» Task goal:
Only the text belongs in the copy. Transcribe the data exactly and drop any pictures.

**** Available data

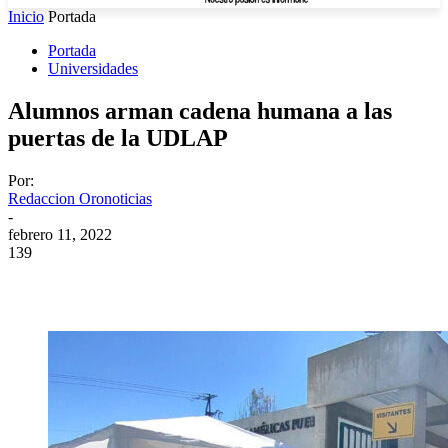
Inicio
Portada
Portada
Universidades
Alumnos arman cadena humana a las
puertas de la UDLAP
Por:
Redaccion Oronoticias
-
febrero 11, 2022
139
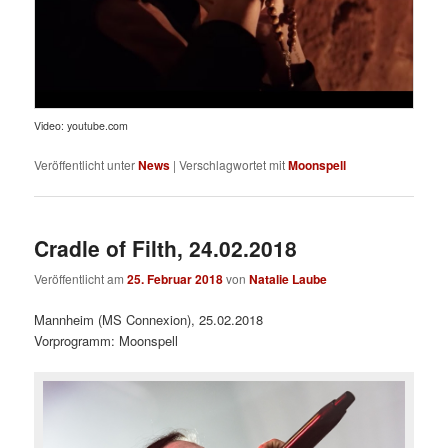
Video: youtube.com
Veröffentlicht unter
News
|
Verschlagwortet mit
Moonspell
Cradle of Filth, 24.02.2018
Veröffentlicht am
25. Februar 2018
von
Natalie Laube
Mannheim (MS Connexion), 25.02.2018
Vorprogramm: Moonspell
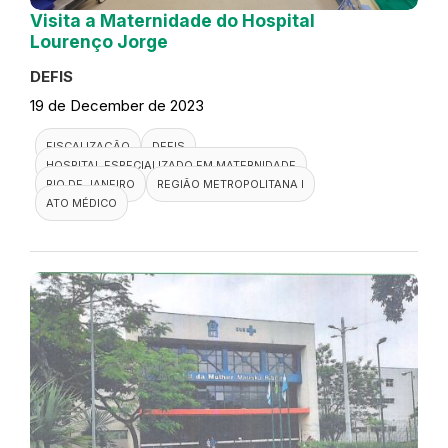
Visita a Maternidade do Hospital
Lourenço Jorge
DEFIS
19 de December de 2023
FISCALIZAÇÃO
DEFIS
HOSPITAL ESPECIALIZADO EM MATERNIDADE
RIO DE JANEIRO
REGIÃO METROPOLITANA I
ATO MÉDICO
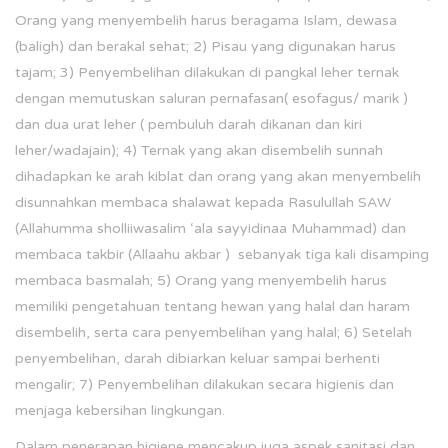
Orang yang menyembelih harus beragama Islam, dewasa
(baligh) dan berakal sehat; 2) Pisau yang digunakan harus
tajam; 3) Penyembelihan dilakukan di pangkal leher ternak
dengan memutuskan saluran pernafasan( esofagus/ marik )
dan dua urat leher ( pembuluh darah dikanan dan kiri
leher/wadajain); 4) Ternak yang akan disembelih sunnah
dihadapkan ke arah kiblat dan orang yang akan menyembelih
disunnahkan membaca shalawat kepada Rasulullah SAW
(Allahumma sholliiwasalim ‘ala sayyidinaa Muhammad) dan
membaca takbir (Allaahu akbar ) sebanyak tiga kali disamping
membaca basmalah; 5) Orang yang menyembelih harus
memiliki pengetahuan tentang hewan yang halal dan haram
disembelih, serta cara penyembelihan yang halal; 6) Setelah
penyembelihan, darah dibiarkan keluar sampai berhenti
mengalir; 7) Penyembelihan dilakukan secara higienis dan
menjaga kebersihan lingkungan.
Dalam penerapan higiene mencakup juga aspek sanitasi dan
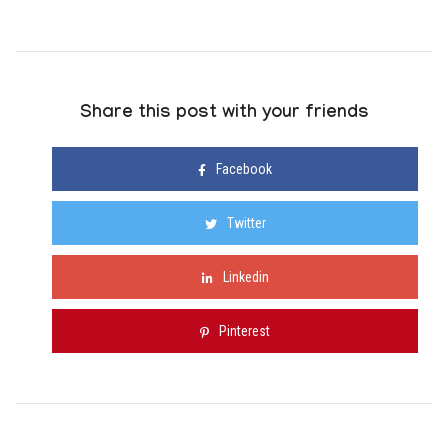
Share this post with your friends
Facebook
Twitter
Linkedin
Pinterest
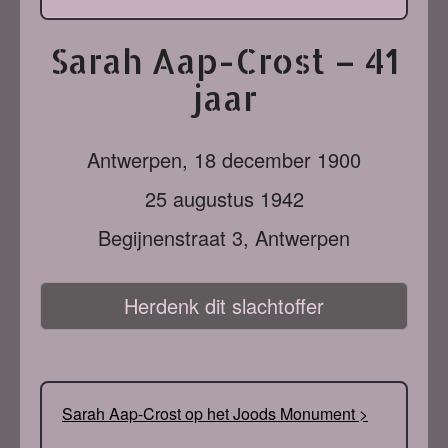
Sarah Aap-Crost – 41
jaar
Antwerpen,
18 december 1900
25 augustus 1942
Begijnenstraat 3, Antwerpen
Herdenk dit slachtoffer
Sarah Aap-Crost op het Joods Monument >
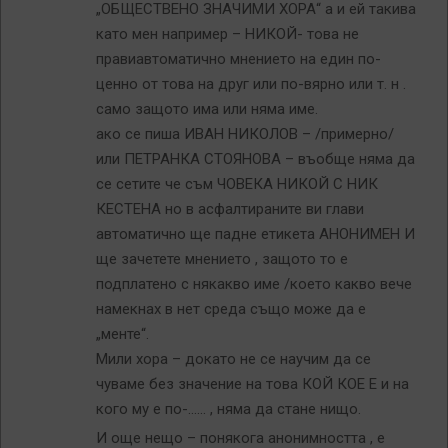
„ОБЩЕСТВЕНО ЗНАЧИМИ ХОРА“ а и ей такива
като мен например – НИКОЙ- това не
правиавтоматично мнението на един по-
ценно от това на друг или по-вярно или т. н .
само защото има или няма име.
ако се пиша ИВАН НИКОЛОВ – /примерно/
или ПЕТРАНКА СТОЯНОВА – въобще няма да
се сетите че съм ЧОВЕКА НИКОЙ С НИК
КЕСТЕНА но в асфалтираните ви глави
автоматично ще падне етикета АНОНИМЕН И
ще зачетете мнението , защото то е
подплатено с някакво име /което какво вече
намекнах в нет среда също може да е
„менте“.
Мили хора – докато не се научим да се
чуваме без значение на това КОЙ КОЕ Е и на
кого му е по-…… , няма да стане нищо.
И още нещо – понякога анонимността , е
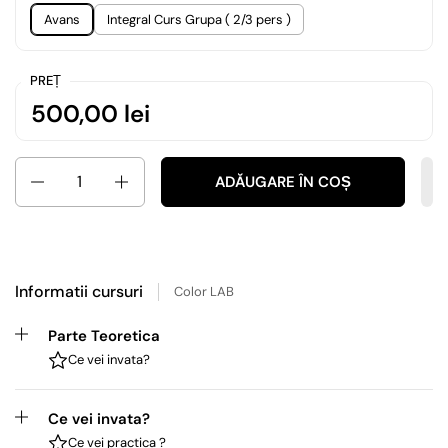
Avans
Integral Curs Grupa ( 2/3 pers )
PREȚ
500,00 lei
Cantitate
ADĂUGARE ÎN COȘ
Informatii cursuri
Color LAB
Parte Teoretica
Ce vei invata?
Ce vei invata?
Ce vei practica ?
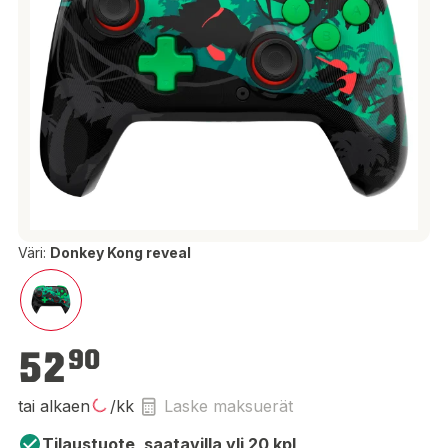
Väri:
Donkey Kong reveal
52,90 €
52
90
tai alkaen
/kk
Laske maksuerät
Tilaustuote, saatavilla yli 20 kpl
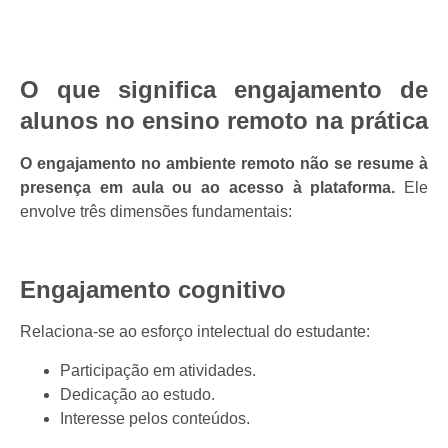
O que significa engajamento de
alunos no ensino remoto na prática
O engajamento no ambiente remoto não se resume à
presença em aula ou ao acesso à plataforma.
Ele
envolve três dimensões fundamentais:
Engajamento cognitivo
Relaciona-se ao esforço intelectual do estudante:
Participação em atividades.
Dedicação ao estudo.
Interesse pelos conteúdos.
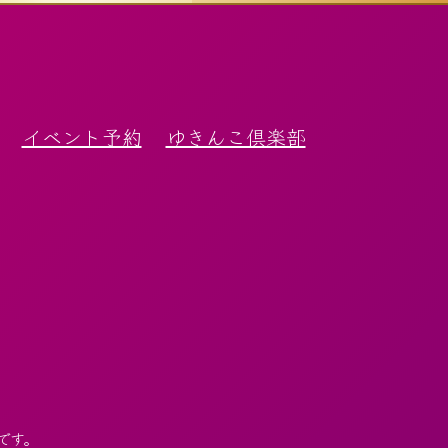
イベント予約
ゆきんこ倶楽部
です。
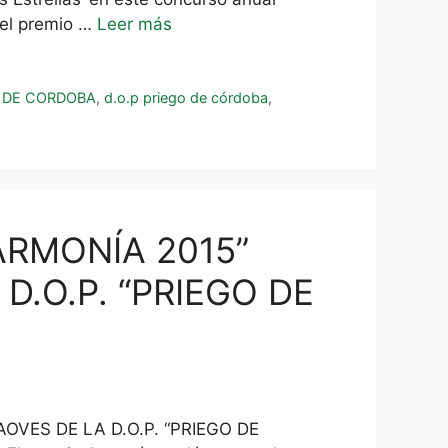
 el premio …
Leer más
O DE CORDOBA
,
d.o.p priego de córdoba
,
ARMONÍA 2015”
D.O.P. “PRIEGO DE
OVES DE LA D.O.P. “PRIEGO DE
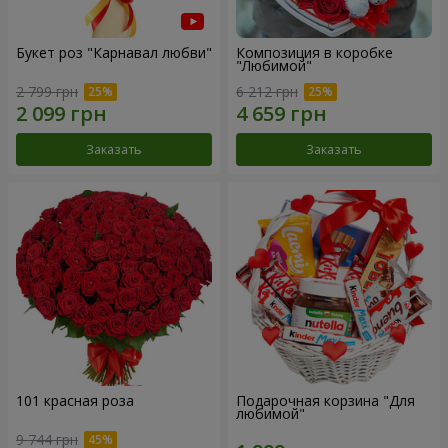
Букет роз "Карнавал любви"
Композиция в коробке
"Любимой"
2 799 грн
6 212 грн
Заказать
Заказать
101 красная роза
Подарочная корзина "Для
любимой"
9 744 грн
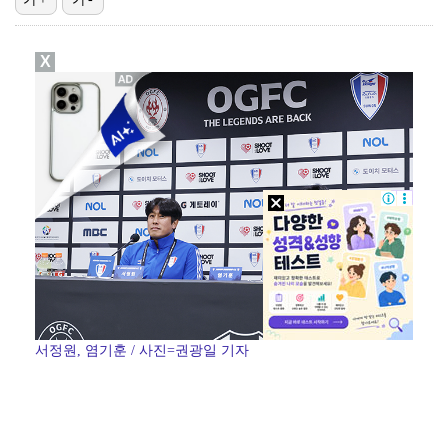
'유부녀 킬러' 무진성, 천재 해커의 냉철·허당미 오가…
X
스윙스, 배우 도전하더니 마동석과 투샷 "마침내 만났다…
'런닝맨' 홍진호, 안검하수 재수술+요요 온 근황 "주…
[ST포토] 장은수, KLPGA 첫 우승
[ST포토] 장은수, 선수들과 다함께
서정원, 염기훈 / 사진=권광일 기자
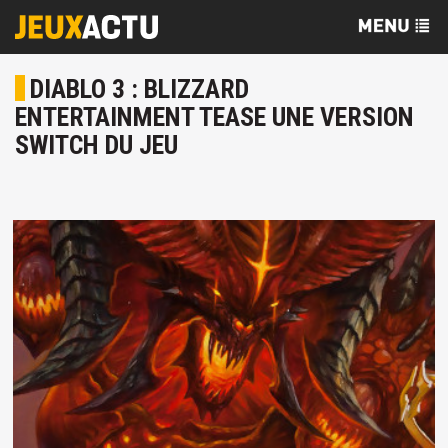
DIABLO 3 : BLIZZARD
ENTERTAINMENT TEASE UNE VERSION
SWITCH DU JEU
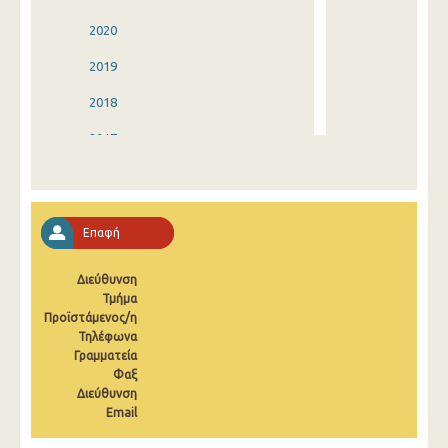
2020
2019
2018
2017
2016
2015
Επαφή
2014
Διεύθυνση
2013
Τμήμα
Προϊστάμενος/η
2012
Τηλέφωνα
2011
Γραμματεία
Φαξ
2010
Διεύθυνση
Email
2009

********

» Answer section:
Inicio
Portada
Portada
Universidades
Alumnos arman cadena humana a las
puertas de la UDLAP
Por:
Redaccion Oronoticias
-
febrero 11, 2022
139
Video: youtube.com
Veröffentlicht unter
News
|
Verschlagwortet mit
Moonspell
Cradle of Filth, 24.02.2018
Veröffentlicht am
25. Februar 2018
von
Natalie Laube
Mannheim (MS Connexion), 25.02.2018
Vorprogramm: Moonspell
Visita a Maternidade do Hospital
Lourenço Jorge
DEFIS
19 de December de 2023
FISCALIZAÇÃO
DEFIS
HOSPITAL ESPECIALIZADO EM MATERNIDADE
RIO DE JANEIRO
REGIÃO METROPOLITANA I
ATO MÉDICO
Orang yang menyembelih harus beragama Islam, dewasa
(baligh) dan berakal sehat; 2) Pisau yang digunakan harus
tajam; 3) Penyembelihan dilakukan di pangkal leher ternak
dengan memutuskan saluran pernafasan( esofagus/ marik )
dan dua urat leher ( pembuluh darah dikanan dan kiri
leher/wadajain); 4) Ternak yang akan disembelih sunnah
dihadapkan ke arah kiblat dan orang yang akan menyembelih
disunnahkan membaca shalawat kepada Rasulullah SAW
(Allahumma sholliiwasalim ‘ala sayyidinaa Muhammad) dan
membaca takbir (Allaahu akbar ) sebanyak tiga kali disamping
membaca basmalah; 5) Orang yang menyembelih harus
memiliki pengetahuan tentang hewan yang halal dan haram
disembelih, serta cara penyembelihan yang halal; 6) Setelah
penyembelihan, darah dibiarkan keluar sampai berhenti
mengalir; 7) Penyembelihan dilakukan secara higienis dan
menjaga kebersihan lingkungan.
Dalam penerapan higiene mencakup juga aspek sanitasi dan
Share this post with your friends
Facebook
Twitter
Linkedin
Pinterest
Sarah Aap-Crost – 41
jaar
Antwerpen,
18 december 1900
25 augustus 1942
Begijnenstraat 3, Antwerpen
Herdenk dit slachtoffer
Sarah Aap-Crost op het Joods Monument >
„ОБЩЕСТВЕНО ЗНАЧИМИ ХОРА“ а и ей такива
като мен например – НИКОЙ- това не
правиавтоматично мнението на един по-
ценно от това на друг или по-вярно или т. н .
само защото има или няма име.
ако се пиша ИВАН НИКОЛОВ – /примерно/
или ПЕТРАНКА СТОЯНОВА – въобще няма да
се сетите че съм ЧОВЕКА НИКОЙ С НИК
КЕСТЕНА но в асфалтираните ви глави
автоматично ще падне етикета АНОНИМЕН И
ще зачетете мнението , защото то е
подплатено с някакво име /което какво вече
намекнах в нет среда също може да е
„менте“.
Мили хора – докато не се научим да се
чуваме без значение на това КОЙ КОЕ Е и на
кого му е по-…… , няма да стане нищо.
И още нещо – понякога анонимността , е
Avans
Integral Curs Grupa ( 2/3 pers )
PREȚ
500,00 lei
Cantitate
ADĂUGARE ÎN COȘ
Informatii cursuri
Color LAB
Parte Teoretica
Ce vei invata?
Ce vei invata?
Ce vei practica ?
Väri:
Donkey Kong reveal
52,90 €
52
90
tai alkaen
/kk
Laske maksuerät
Tilaustuote, saatavilla yli 20 kpl
O que significa engajamento de
alunos no ensino remoto na prática
O engajamento no ambiente remoto não se resume à
presença em aula ou ao acesso à plataforma.
Ele
envolve três dimensões fundamentais:
Engajamento cognitivo
Relaciona-se ao esforço intelectual do estudante:
Participação em atividades.
Dedicação ao estudo.
Interesse pelos conteúdos.
イベント予約
ゆきんこ倶楽部
です。
 el premio …
Leer más
O DE CORDOBA
,
d.o.p priego de córdoba
,
ARMONÍA 2015”
D.O.P. “PRIEGO DE
OVES DE LA D.O.P. “PRIEGO DE
Букет роз "Карнавал любви"
Композиция в коробке
"Любимой"
2 799 грн
6 212 грн
Заказать
Заказать
101 красная роза
Подарочная корзина "Для
любимой"
9 744 грн
'유부녀 킬러' 무진성, 천재 해커의 냉철·허당미 오가…
X
스윙스, 배우 도전하더니 마동석과 투샷 "마침내 만났다…
'런닝맨' 홍진호, 안검하수 재수술+요요 온 근황 "주…
[ST포토] 장은수, KLPGA 첫 우승
[ST포토] 장은수, 선수들과 다함께
서정원, 염기훈 / 사진=권광일 기자
DIABLO 3 : BLIZZARD
ENTERTAINMENT TEASE UNE VERSION
SWITCH DU JEU
2020
2019
2018
2017
2016
2015
Επαφή
2014
Διεύθυνση
2013
Τμήμα
Προϊστάμενος/η
2012
Τηλέφωνα
2011
Γραμματεία
Φαξ
2010
Διεύθυνση
Email
2009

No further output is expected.